Today is biodiversity day. I have been contemplating the wonderful diversity of plant life in the Ayrshire hedgerows and roadsides. We have blackthorn, hawthorn, and apple, the latter cut into hedging as well as allowed to be bushes and trees. We have water avens, and marsh marigold, primroses, bluebells, and bushels of cow parsley or Queen Anne’s Lace, as my father knew it. We have stitchwort and campion. In and through it we have a myriad of bees and hoppers and flies. In consequence, we also have swallows and finches and warblers. Each tier a joy.
As I drive to work on Tuesday and Thursday I go through a particularly delicious and rich stretch. The narrow lanes at this time of year burst with colour. Until I get to Morgue Row. In Morgue Row some tidy-minded farmer has decided the weeds must go. He has, and I suspect it has taken years, knocked most of the diversity out of the place, but until a few days ago the cow parsley was flowering bonnily. Now there are tortured remains, and agonised twisted shapes. He has sprayed each and every inch of the wayside with weed-killer. It makes me wretched to pass it.

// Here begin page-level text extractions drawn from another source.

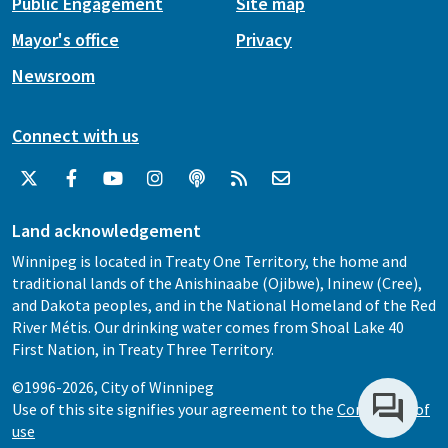
Public Engagement
Site map
Mayor's office
Privacy
Newsroom
Connect with us
Land acknowledgement
Winnipeg is located in Treaty One Territory, the home and
traditional lands of the Anishinaabe (Ojibwe), Ininew (Cree),
and Dakota peoples, and in the National Homeland of the Red
River Métis. Our drinking water comes from Shoal Lake 40
First Nation, in Treaty Three Territory.
©1996-2026, City of Winnipeg
Use of this site signifies your agreement to the
Conditions of
use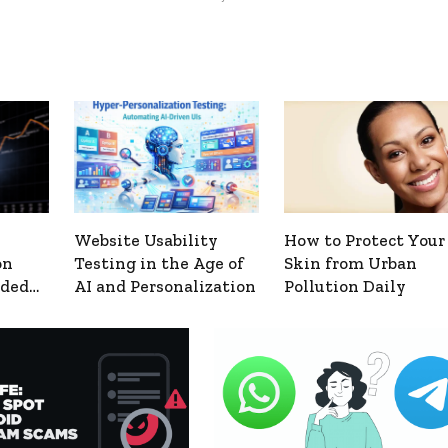
Website Usability
How to Protect Your
on
Testing in the Age of
Skin from Urban
nded
AI and Personalization
Pollution Daily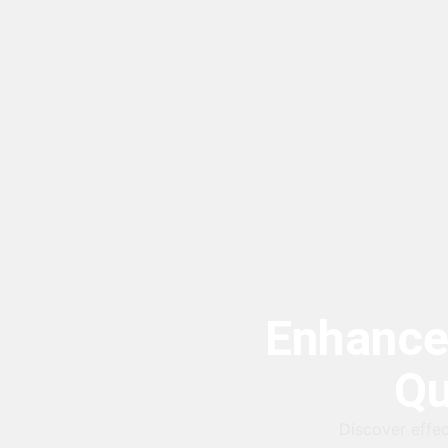
Enhance
Qu
Discover effec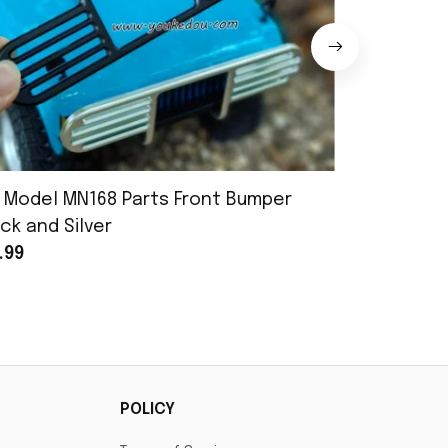
 Model MN168 Parts Front Bumper
MN Model 
ck and Silver
Assembly
.99
$25.99
POLICY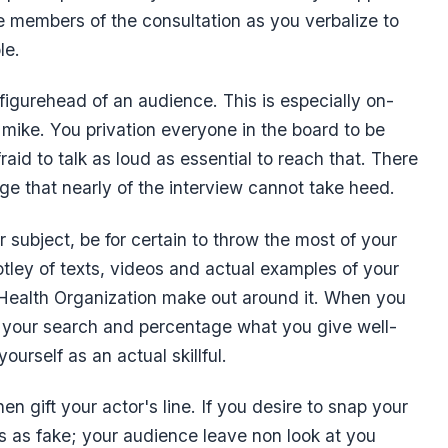
 members of the consultation as you verbalize to
le.
igurehead of an audience. This is especially on-
a mike. You privation everyone in the board to be
aid to talk as loud as essential to reach that. There
age that nearly of the interview cannot take heed.
r subject, be for certain to throw the most of your
ley of texts, videos and actual examples of your
 Health Organization make out around it. When you
y your search and percentage what you give well-
urself as an actual skillful.
gift your actor's line. If you desire to snap your
ss as fake; your audience leave non look at you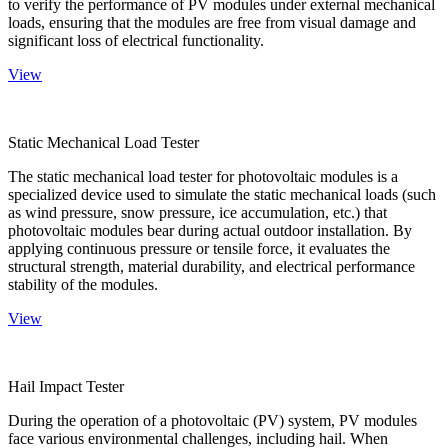
to verify the performance of PV modules under external mechanical
loads, ensuring that the modules are free from visual damage and
significant loss of electrical functionality.
View
Static Mechanical Load Tester
The static mechanical load tester for photovoltaic modules is a
specialized device used to simulate the static mechanical loads (such
as wind pressure, snow pressure, ice accumulation, etc.) that
photovoltaic modules bear during actual outdoor installation. By
applying continuous pressure or tensile force, it evaluates the
structural strength, material durability, and electrical performance
stability of the modules.
View
Hail Impact Tester
During the operation of a photovoltaic (PV) system, PV modules
face various environmental challenges, including hail. When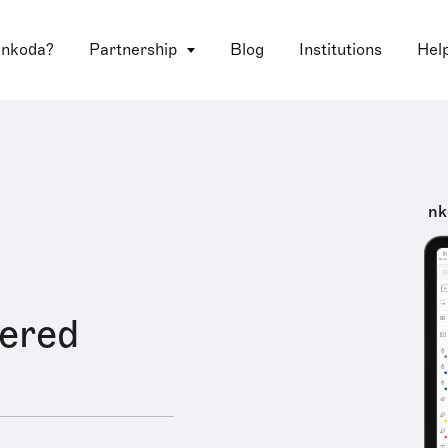
 nkoda?
Partnership
Blog
Institutions
Hel
nk
ered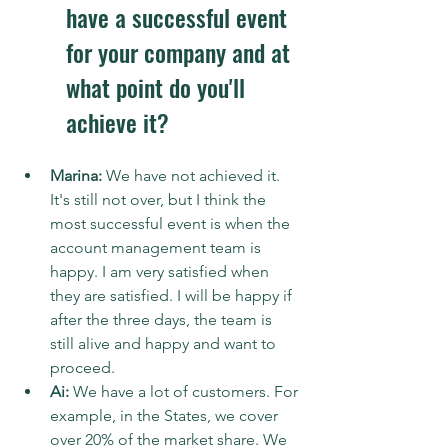
have a successful event 
for your company and at 
what point do you'll 
achieve it?
Marina:
 We have not achieved it. 
It's still not over, but I think the 
most successful event is when the 
account management team is 
happy. I am very satisfied when 
they are satisfied. I will be happy if 
after the three days, the team is 
still alive and happy and want to 
proceed.
Ai: 
We have a lot of customers. For 
example, in the States, we cover 
over 20% of the market share. We 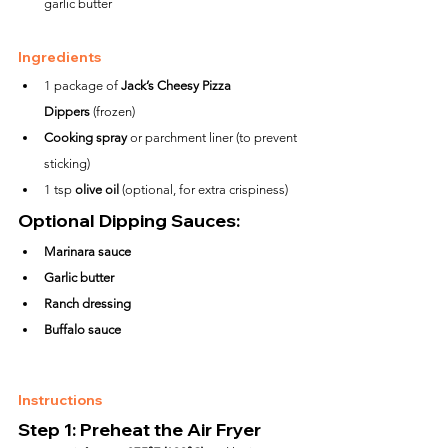
garlic butter
Ingredients
1 package of 
Jack’s Cheesy Pizza 
Dippers
 (frozen)
Cooking spray
 or parchment liner (to prevent 
sticking)
1 tsp 
olive oil
 (optional, for extra crispiness)
Optional Dipping Sauces:
Marinara sauce
Garlic butter
Ranch dressing
Buffalo sauce
Instructions
Step 1: Preheat the Air Fryer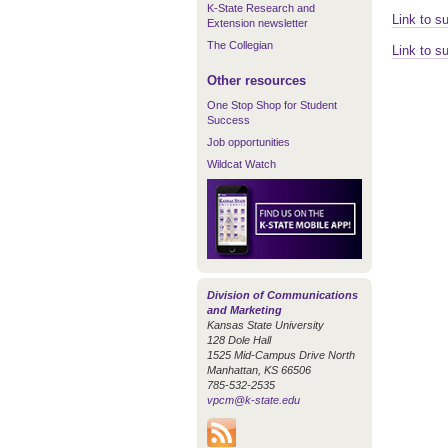
K-State Research and
Link to s
Extension newsletter
The Collegian
Link to s
Other resources
One Stop Shop for Student
Success
Job opportunities
Wildcat Watch
Division of Communications
and Marketing
Kansas State University
128 Dole Hall
1525 Mid-Campus Drive North
Manhattan, KS 66506
785-532-2535
vpcm@k-state.edu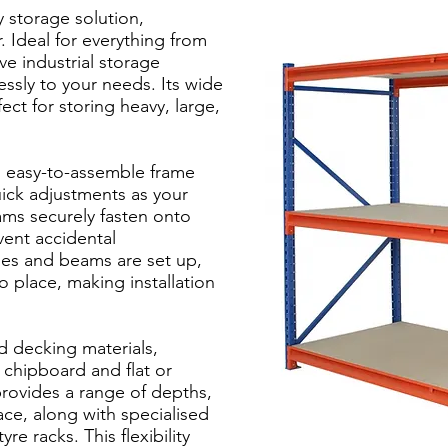
y storage solution,
 Ideal for everything from
ve industrial storage
lessly to your needs. Its wide
ect for storing heavy, large,
 easy-to-assemble frame
ick adjustments as your
ms securely fasten onto
vent accidental
es and beams are set up,
o place, making installation
d decking materials,
 chipboard and flat or
 provides a range of depths,
ace, along with specialised
re racks. This flexibility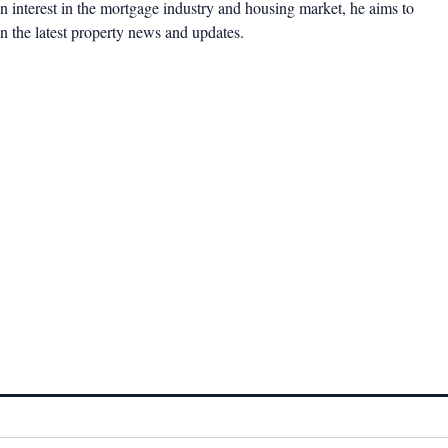
 interest in the mortgage industry and housing market, he aims to
n the latest property news and updates.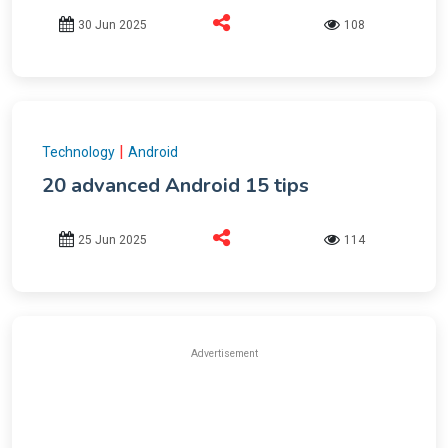
30 Jun 2025
108
|
Technology
Android
20 advanced Android 15 tips
25 Jun 2025
114
Advertisement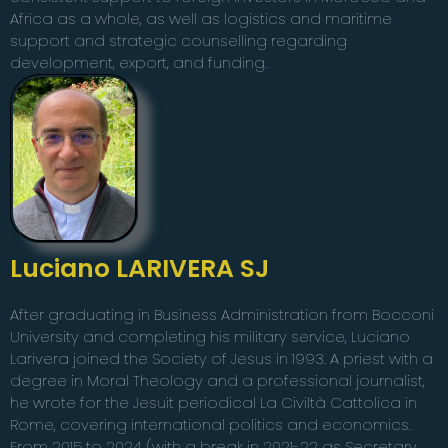
Africa as a whole, as well as logistics and maritime
support and strategic counselling regarding
development, export, and funding.
Luciano LARIVERA SJ
After graduating in Business Administration from Bocconi
University and completing his military service, Luciano
Larivera joined the Society of Jesus in 1993. A priest with a
degree in Moral Theology and a professional journalist,
he wrote for the Jesuit periodical La Civiltà Cattolica in
Rome, covering international politics and economics.
From 2015 to 2024 (with a break in 2021-22 as Secretary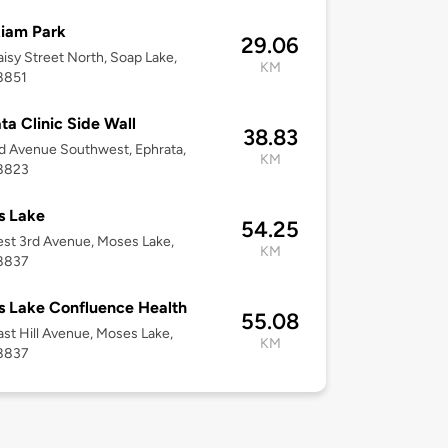
iam Park
29.06
isy Street North, Soap Lake,
KM
8851
ta Clinic Side Wall
38.83
d Avenue Southwest, Ephrata,
KM
8823
s Lake
54.25
st 3rd Avenue, Moses Lake,
KM
8837
 Lake Confluence Health
55.08
st Hill Avenue, Moses Lake,
KM
8837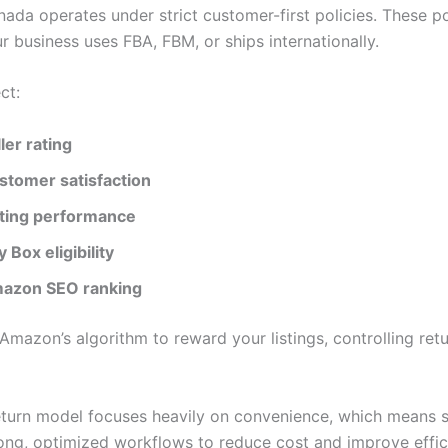
da operates under strict customer-first policies. These po
 business uses FBA, FBM, or ships internationally.
ct:
ler rating
stomer satisfaction
sting performance
 Box eligibility
azon SEO ranking
Amazon’s algorithm to reward your listings, controlling retu
turn model focuses heavily on convenience, which means s
ong, optimized workflows to reduce cost and improve effic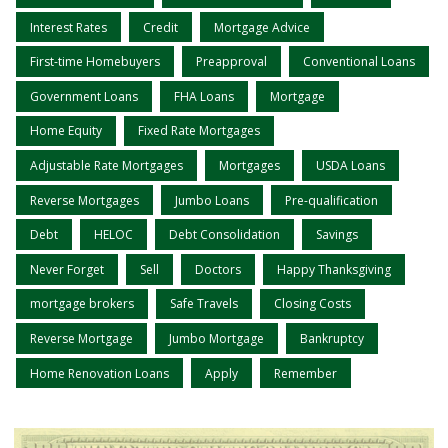
Interest Rates
Credit
Mortgage Advice
First-time Homebuyers
Preapproval
Conventional Loans
Government Loans
FHA Loans
Mortgage
Home Equity
Fixed Rate Mortgages
Adjustable Rate Mortgages
Mortgages
USDA Loans
Reverse Mortgages
Jumbo Loans
Pre-qualification
Debt
HELOC
Debt Consolidation
Savings
Never Forget
Sell
Doctors
Happy Thanksgiving
mortgage brokers
Safe Travels
Closing Costs
Reverse Mortgage
Jumbo Mortgage
Bankruptcy
Home Renovation Loans
Apply
Remember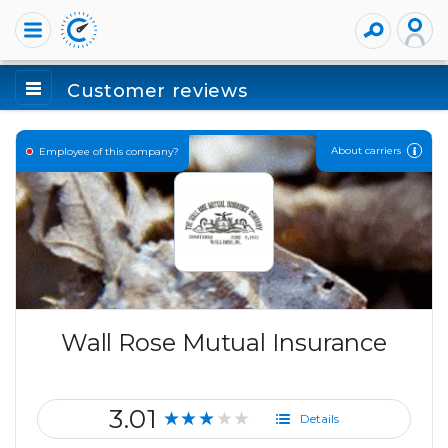
Customer reviews
About carriers
Employee of this company?
Wall Rose Mutual Insurance
3.01
★★★★★
Details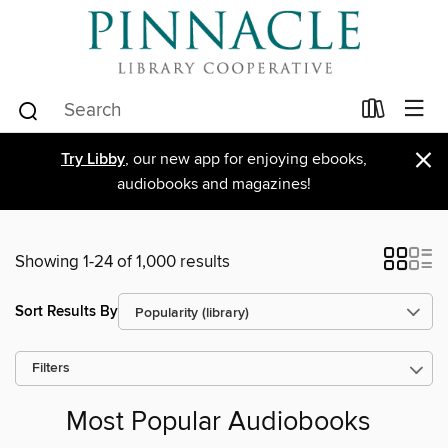
×
Try Libby
, our new app for enjoying ebooks,
audiobooks and magazines!
Showing 1-24 of 1,000 results
Sort Results By
Filters
Most Popular Audiobooks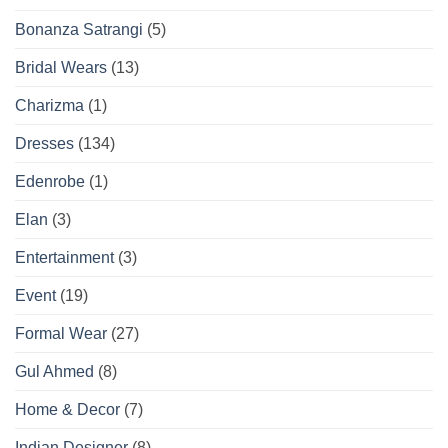
Bonanza Satrangi
(5)
Bridal Wears
(13)
Charizma
(1)
Dresses
(134)
Edenrobe
(1)
Elan
(3)
Entertainment
(3)
Event
(19)
Formal Wear
(27)
Gul Ahmed
(8)
Home & Decor
(7)
Indian Designer
(8)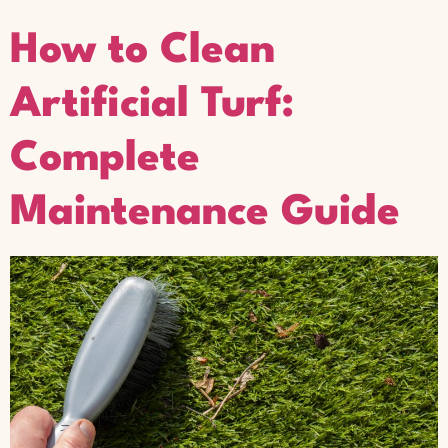
How to Clean
Artificial Turf:
Complete
Maintenance Guide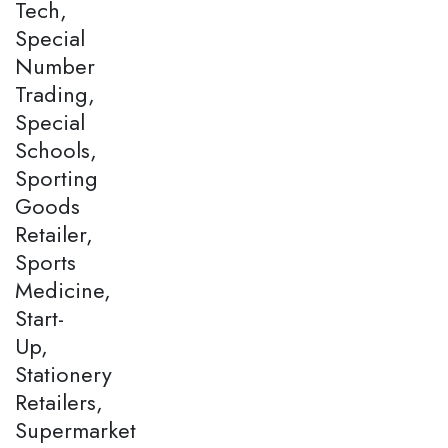
Tech,
Special
Number
Trading,
Special
Schools,
Sporting
Goods
Retailer,
Sports
Medicine,
Start-
Up,
Stationery
Retailers,
Supermarket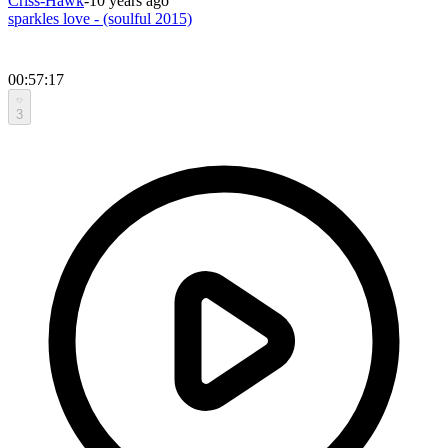
Criss-Hawk
-
10 years ago
sparkles love - (soulful 2015)
00:57:17
3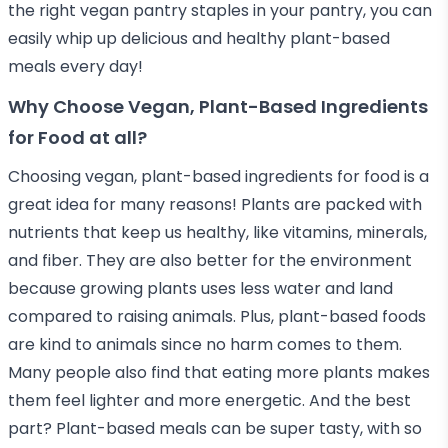
the right vegan pantry staples in your pantry, you can
easily whip up delicious and healthy plant-based
meals every day!
Why Choose Vegan, Plant-Based Ingredients
for Food at all?
Choosing vegan, plant-based ingredients for food is a
great idea for many reasons! Plants are packed with
nutrients that keep us healthy, like vitamins, minerals,
and fiber. They are also better for the environment
because growing plants uses less water and land
compared to raising animals. Plus, plant-based foods
are kind to animals since no harm comes to them.
Many people also find that eating more plants makes
them feel lighter and more energetic. And the best
part? Plant-based meals can be super tasty, with so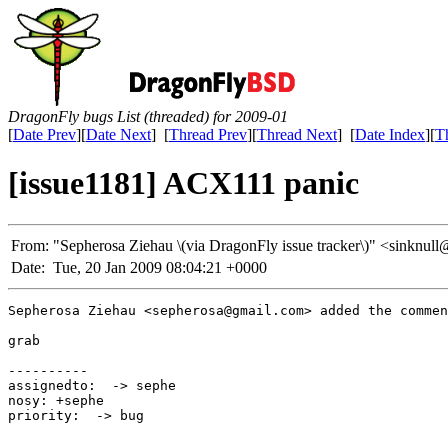
DragonFly bugs List (threaded) for 2009-01
[
Date Prev
][
Date Next
] [
Thread Prev
][
Thread Next
] [
Date Index
][
T
[issue1181] ACX111 panic
From:
"Sepherosa Ziehau \(via DragonFly issue tracker\)" <sink
Date:
Tue, 20 Jan 2009 08:04:21 +0000
Sepherosa Ziehau <sepherosa@gmail.com> added the commen
grab

----------

assignedto:  -> sephe

nosy: +sephe

priority:  -> bug

_____________________________________________________
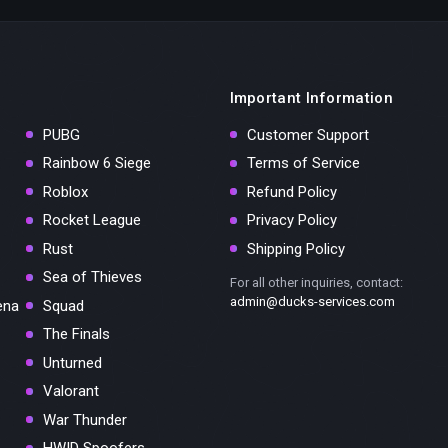
Important Information
PUBG
Customer Support
Rainbow 6 Siege
Terms of Service
Roblox
Refund Policy
Rocket League
Privacy Policy
Rust
Shipping Policy
Sea of Thieves
For all other inquiries, contact:
admin@ducks-services.com
ena
Squad
The Finals
Unturned
Valorant
War Thunder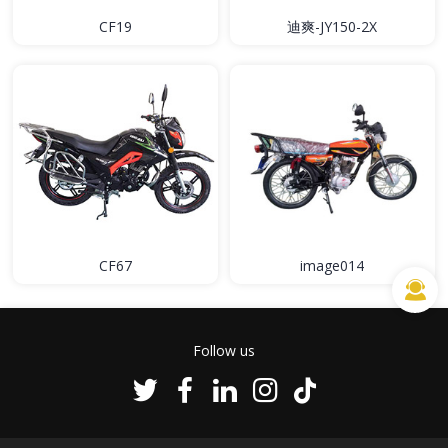
CF19
迪爽-JY150-2X
CF67
image014
Follow us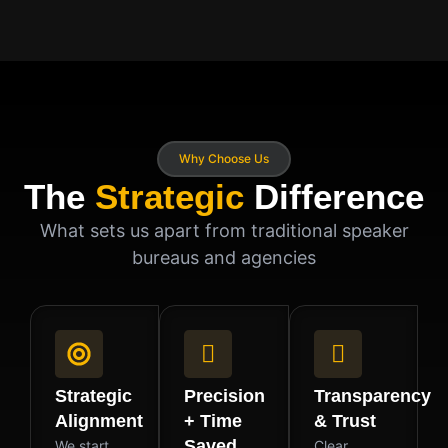
Why Choose Us
The
Strategic
Difference
What sets us apart from traditional speaker
bureaus and agencies
Strategic
Precision
Transparency
Alignment
+ Time
& Trust
Saved
We start
Clear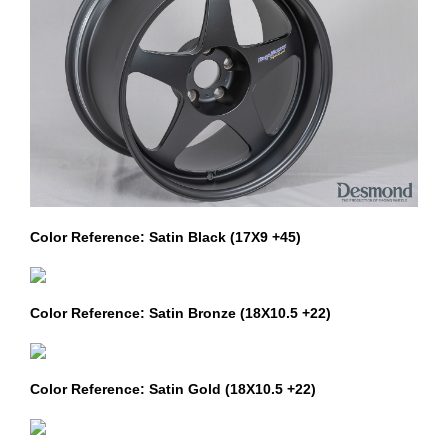
Color Reference: Satin Black (17X9 +45)
Color Reference: Satin Bronze (18X10.5 +22)
Color Reference: Satin Gold (18X10.5 +22)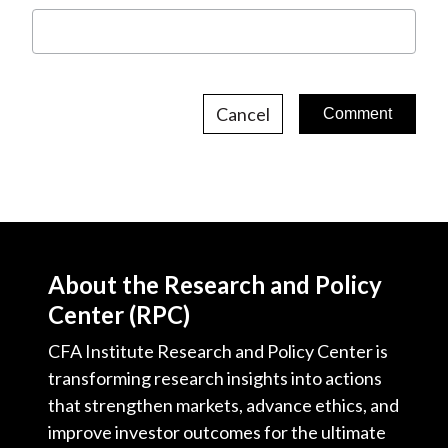
Cancel
About the Research and Policy
Center (RPC)
CFA Institute Research and Policy Center is
transforming research insights into actions
that strengthen markets, advance ethics, and
improve investor outcomes for the ultimate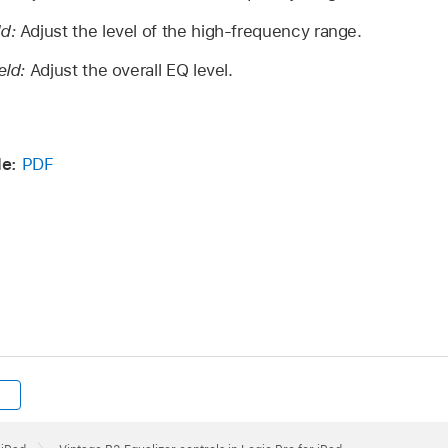
ld:
Adjust the level of the high-frequency range.
eld:
Adjust the overall EQ level.
de:
PDF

Biodiversity is not something for others, biodiversity lives or dies on our own roadside.
I have an intense dislike of manicured lawns.
Yes, me too. However I was greatly cheered this week to hear somebody on Gardener’s Question Time asking how to introduce daisies onto lawns. And they got a helpful and serious answer. We may even get there in time!
Dunblane has lovely bluets and tiny violets that I haven’t seen in years. And I’m so glad to hear you speak of Queen Anne’s Lace. Having grown up with that name for it, I can never quite forgive Britain for ‘cow parsley’.
My father was a true country-man by birth, born in the tiny village his mother’s family had lived in for generations (the family known locally as ‘the stormy Ayles’) and he knew and could give the country, though not the botanical, name for every flower. These names were the same as Shakespeare’s, so I take it unchanged for generations. He could never walk more than five yards in spring without seeing a nest, and again knew the names of all the southern birds. He would take me out at night to hear nightingales and see glow-worms. His actual job was as a journalist. He was a ‘4’ and a furious one most of the time, though not when tracking down the natural world. You can take it that if it was Queen Anne’s Lace to him, that is the true English [sic] name for it.